Anyway, first I will split the data so I only deal with the outliers. Let's say that of the snow depth is above 1 meter, it is a an outlier.
# let's begin
library(tidyverse)
library(lubridate)
#>
#> Attaching package: 'lubridate'
#> The following object is masked from 'package:base':
#>
#> date
upper_bound <- 1
snow_tbl <- datain %>%
mutate(
snow_outlier = snowdepth2 > upper_bound,
time_date = date(date),
time_hour = hour(date)
)
# This one contains outliers
outs_true <- snow_tbl %>%
filter(snow_outlier == TRUE) %>%
mutate(.id = row_number())
# This one is not
outs_false <- snow_tbl %>%
filter(snow_outlier == FALSE)
After that, I will use left_join() to pair an outlier with their normal values in the same day.
## Paired outs_true and outs_false by time_date
outs_join <- outs_true %>%
left_join(outs_false, by = "time_date") %>%
select(.id, time_date, time_hour.x, time_hour.y, snowdepth2.y)
outs_join
#> # A tibble: 544 x 5
#> .id time_date time_hour.x time_hour.y snowdepth2.y
#> <int> <date> <int> <int> <dbl>
#> 1 1 2016-08-11 1 0 0.02
#> 2 1 2016-08-11 1 2 0
#> 3 1 2016-08-11 1 3 0
#> 4 1 2016-08-11 1 4 0
#> 5 1 2016-08-11 1 5 0
#> 6 1 2016-08-11 1 6 0.02
#> 7 1 2016-08-11 1 7 0.03
#> 8 1 2016-08-11 1 8 0.03
#> 9 1 2016-08-11 1 9 0
#> 10 1 2016-08-11 1 10 0.02
#> # ... with 534 more rows
Next is just subtract the time_hour and then take the absolute value and then filter to only show the minimum number of the deviation. the minimum number must be the nearest hour.
## Now I can obtain the nearest hour of those outlier
outs_near <- outs_join %>%
group_by(.id) %>%
mutate(nearest_hour = abs(time_hour.x - time_hour.y)) %>%
filter(nearest_hour == min(nearest_hour))
outs_near
#> # A tibble: 47 x 6
#> # Groups: .id [26]
#> .id time_date time_hour.x time_hour.y snowdepth2.y nearest_hour
#> <int> <date> <int> <int> <dbl> <int>
#> 1 1 2016-08-11 1 0 0.02 1
#> 2 1 2016-08-11 1 2 0 1
#> 3 2 2016-08-11 13 12 0.02 1
#> 4 2 2016-08-11 13 14 0 1
#> 5 3 2016-08-11 23 22 0 1
#> 6 4 2016-08-12 1 0 0.01 1
#> 7 4 2016-08-12 1 2 0 1
#> 8 5 2016-08-12 15 14 0.01 1
#> 9 5 2016-08-12 15 16 0 1
#> 10 6 2016-08-13 9 8 0 1
#> # ... with 37 more rows
And I'm done. No wI just need to decide If I want to use the snow depth BEFORE the current hour or AFTER it. Below is just one scenario .
## Let's just say I want the the closests hours BEFORE the time_hour.x
## Now, the corrected values has been filled
outs_corrected <- outs_near %>%
filter(time_hour.y == min(time_hour.y)) %>%
ungroup() %>%
rename(time_hour = time_hour.x) %>%
select(time_date, time_hour, snowdepth2.y)
This last bit is just me union the data back.
outs_true_corrected <- outs_true %>%
left_join(outs_corrected) %>%
select(-.id, -snowdepth2) %>%
rename(snowdepth2 = snowdepth2.y)
#> Joining, by = c("time_date", "time_hour")
snow_final <- outs_false %>%
union_all(outs_true_corrected) %>%
select(date, snowdepth2) %>%
arrange(date)
Created on 2018-12-23 by the reprex package (v0.2.1)

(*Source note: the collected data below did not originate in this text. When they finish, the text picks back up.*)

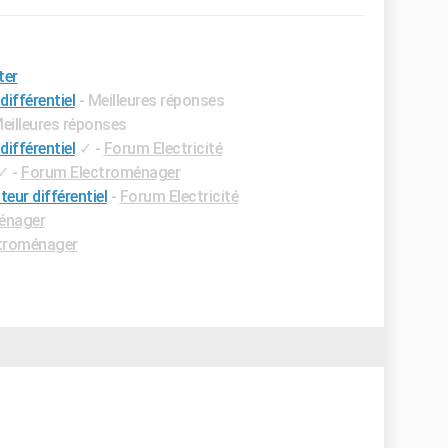
ter
différentiel
- Meilleures réponses
Meilleures réponses
différentiel
✓
-
Forum Electricité
✓
-
Forum Electroménager
teur différentiel
-
Forum Electricité
énager
troménager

@rexevan, Thanks a lot for the detailed explanation!
As I go through the steps you have suggested will definitely help to remove outliers above a certain threshold. But the other outliers that are below the threshold say, 0.18, 0.19, 0.22, etc in the above test data needs a bit more filtering. By the way your answer gave me a good insight into the tidyverse package.
Thanks again
John
You can define a custom outlier detection function, something like this:
is_outlier <- function(x) {
return(x < quantile(x, 0.25) - 1.5 * IQR(x) | x > quantile(x, 0.75) + 1.5 * IQR(x))
}
snow_tbl <- datain %>%
mutate(
snow_outlier = is_outlier(snowdepth2),
time_date = date(date),
time_hour = hour(date)
)
There are many tools and packages available that can help you with outlier or anomaly detection, and with imputation of the missing data points once you’ve removed the anomalous data. Here are some ideas for learning more:
The hardest part is probably not falling too far down the rabbit hole of researching these methods!